Singh is proud of his Sikh faith. Everyday, he wears the five mandatory articles of his religion, including his Kirpan, is a ceremonial sword. The Kirpan is part of the Sikh uniform and baptized Sikhs are supposed to always wear it.
"It has a spiritual sense," Singh said.
But when Singh tried to board the bus bound for his hometown of Fresno Saturday morning with his Kirpan on his side, he said the bus driver called the police, accusing him of carrying a weapon.
"I was flabbergasted that this was actually happening," Singh said. "This is not a weapon, it's an article of faith."
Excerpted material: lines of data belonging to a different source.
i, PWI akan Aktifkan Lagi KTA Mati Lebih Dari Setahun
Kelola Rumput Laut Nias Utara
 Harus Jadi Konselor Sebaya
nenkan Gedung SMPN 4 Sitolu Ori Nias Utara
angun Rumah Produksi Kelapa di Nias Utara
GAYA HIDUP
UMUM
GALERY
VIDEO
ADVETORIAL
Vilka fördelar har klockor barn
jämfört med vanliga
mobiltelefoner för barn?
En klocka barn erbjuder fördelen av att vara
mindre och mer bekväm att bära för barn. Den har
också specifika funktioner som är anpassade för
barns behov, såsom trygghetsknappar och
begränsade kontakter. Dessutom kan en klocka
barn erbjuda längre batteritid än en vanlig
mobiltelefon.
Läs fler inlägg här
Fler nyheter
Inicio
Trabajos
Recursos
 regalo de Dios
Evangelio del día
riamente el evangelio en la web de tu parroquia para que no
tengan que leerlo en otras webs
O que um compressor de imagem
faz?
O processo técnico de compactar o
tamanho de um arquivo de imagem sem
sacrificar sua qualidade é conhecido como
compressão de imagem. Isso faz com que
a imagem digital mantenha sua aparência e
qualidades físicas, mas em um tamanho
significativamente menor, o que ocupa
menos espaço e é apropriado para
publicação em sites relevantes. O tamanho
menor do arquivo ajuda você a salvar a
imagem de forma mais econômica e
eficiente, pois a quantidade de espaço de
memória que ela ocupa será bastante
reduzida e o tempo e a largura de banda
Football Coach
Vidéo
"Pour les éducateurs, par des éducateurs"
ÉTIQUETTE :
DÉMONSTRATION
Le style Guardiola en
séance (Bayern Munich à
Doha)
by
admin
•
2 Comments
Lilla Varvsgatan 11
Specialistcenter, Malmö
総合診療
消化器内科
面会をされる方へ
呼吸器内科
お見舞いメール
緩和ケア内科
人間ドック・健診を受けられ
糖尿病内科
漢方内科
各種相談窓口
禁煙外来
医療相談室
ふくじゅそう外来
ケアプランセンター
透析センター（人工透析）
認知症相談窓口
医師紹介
Singh said the driver left him two options: Put the Kirpan in a bin under the bus or forgo his seat. Singh chose the latter.
"I had to apologize to my parents, I was like I'm sorry I'm not coming home," Singh said. "I am not going to compromise my faith, which I have a legal right to practice, in order to make someone else happy."
Singh said he's been on that bus with that driver several times over the last two years - his Kirpan always at his side - and he's never been told to remove it.
Amtrak said the Kirpan falls under their "prohibited items" category and needed to be secured in the baggage bin. They said it was the bus drivers' discretion whether Singh would be allowed to ride.
"It is very surprising. I'm not happy about it," West Sacramento Sikh Temple spokesperson Darshan Mundy said.
There are more than 150,000 Sikhs living in California, but more than a decade after 9/11, many still feel misunderstood.
"Because of our skin, because of our look, because of our turban," Mundy said.
Hate crimes continue to plague the Sikh faith. Two years ago two Sikh men were shot and killed in a drive-by shooting in Elk Grove. Mundy said the Sikh temple finds Amtrak's actions unacceptable.
"I think this measure we are going to take it with Amtrak," Mundy said.
Singh hopes his story will educate others and bring awareness.
"I don't want this happening to somebody else, not just Sikh, but any religion," Singh said.
Singh said he does not plan to take further action against Amtrak, but he said he will not be taking their buses or trains any time soon.